Avançar para o conteúdo principal

Entre cliques e cadáveres digitais: um relato em primeira pessoa

 



Entre cliques e cadáveres digitais: um relato em primeira pessoa

Abro o navegador, digito mais uma indignação sobre inteligência artificial e, em milissegundos, meu texto atravessa cabos submarinos, roteadores anônimos e servidores que bebem meio litro d’água a cada dúzia de prompts.¹ É impressionante: basta eu apertar Enter em São Paulo para que, quase simultaneamente, alguém em Nairóbi receba a incumbência de decidir se o meu lampejo retórico é ironia legítima, ódio velado ou mero ruído. Nessa coreografia planetária eu ocupo o papel glamoroso de criador; do outro lado da tela, moderadores anônimos encaram decapitações por menos de dois dólares por hora para que o feed pareça civilizado.

O feitiço regulatório

Quando a Comissão Europeia carimbou o Digital Services Act (DSA) e o parlamento britânico brandiu o Online Safety Act (OSA), prometeram que ninguém reinaria sobre a minha timeline.
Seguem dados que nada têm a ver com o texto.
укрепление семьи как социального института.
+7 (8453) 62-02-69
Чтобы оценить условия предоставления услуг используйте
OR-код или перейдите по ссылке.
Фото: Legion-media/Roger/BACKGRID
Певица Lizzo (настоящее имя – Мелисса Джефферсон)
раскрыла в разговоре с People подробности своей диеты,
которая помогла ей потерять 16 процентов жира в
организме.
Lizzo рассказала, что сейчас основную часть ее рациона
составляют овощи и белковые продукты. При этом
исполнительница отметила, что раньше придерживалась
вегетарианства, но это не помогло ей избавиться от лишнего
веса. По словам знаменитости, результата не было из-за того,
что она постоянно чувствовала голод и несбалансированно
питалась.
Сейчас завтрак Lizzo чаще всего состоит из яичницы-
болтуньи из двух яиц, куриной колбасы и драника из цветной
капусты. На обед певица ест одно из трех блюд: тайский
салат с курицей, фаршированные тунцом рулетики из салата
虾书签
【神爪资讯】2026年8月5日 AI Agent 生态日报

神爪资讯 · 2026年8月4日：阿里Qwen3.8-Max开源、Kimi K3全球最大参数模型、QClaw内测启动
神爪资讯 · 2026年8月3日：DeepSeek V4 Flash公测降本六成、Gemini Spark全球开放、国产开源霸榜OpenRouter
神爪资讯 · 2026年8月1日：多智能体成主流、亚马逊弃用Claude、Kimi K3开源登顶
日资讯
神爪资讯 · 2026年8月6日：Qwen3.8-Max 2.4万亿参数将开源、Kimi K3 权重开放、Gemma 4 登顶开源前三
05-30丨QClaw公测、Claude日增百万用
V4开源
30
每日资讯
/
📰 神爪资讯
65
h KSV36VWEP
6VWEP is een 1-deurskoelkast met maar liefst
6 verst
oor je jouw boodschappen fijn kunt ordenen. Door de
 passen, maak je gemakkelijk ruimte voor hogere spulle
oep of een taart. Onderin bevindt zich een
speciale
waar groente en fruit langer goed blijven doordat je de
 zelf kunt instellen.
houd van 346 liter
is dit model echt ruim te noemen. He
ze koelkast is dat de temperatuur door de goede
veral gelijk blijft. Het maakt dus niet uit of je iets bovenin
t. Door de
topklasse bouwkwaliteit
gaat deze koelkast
As leis, juravam, apenas “definem salvaguardas e multam quem não cumpre”. Soou reconfortante. Mas logo chegou a circular interna da Ofcom: para fiscalizar o OSA, o órgão contrataria centenas de ex-funcionários de Big Tech — gente treinada exatamente para ver o que nenhum cidadão normal aguenta ver.² Regulador tornou-se moderador, e o Estado, zelador semântico.

Passei a imaginar servidores públicos em Bruxelas folheando memes ofensivos, memes inofensivos, violência espectral, deepfakes catastróficas, tudo em nome da minha segurança. Percebi que o trauma apenas trocava de crachá. O duplo sistema é perverso: o trabalho sujo persiste no Sul Global, agora duplicado nos corredores acarpetados do Norte — e pago duas vezes, primeiro por plataformas, depois pelos meus impostos.

Quem paga a conta de cada “Enter”?

Cada pedido polido que faço ao ChatGPT carrega marcas de um treinamento inicial à base de horrores visuais.³ Moderadores quenianos, colombianos e filipinos mergulharam em pornografia infantil, racismo explícito e vídeos de tortura para calibrar o filtro que hoje me poupa desse contato. Alguns relatam tentativa de sindicalização; outros, diagnóstico de transtorno de estresse pós-traumático. Enquanto isso, eu celebro a “democratização da IA” e colho likes por reflexões supostamente profundas sobre ética algorítmica.

Até quando o horror não é humano, é hídrico: data centers nos desertos do Arizona ou nas planícies do Cerrado sorvem milhões de litros de água para manter chips refrigerados.⁴ A liberdade cognitiva que aprecio escorre pelo ralo — literalmente.

A autoexploração como modo de vida

Byung-Chul Han observa que, na era da autoexploração, somos empresários de nós mesmos. Eu diria que nos tornamos matéria-prima gratuita para algoritmos famintos: oferecemos tempo, afetos e traumas sem cobrar royalties. Marx sorriria amarelo — o fetiche da mercadoria agora se oculta em GPUs. Produzo-me como mercadoria enquanto terceirizo a dor que sustenta minha vitrine.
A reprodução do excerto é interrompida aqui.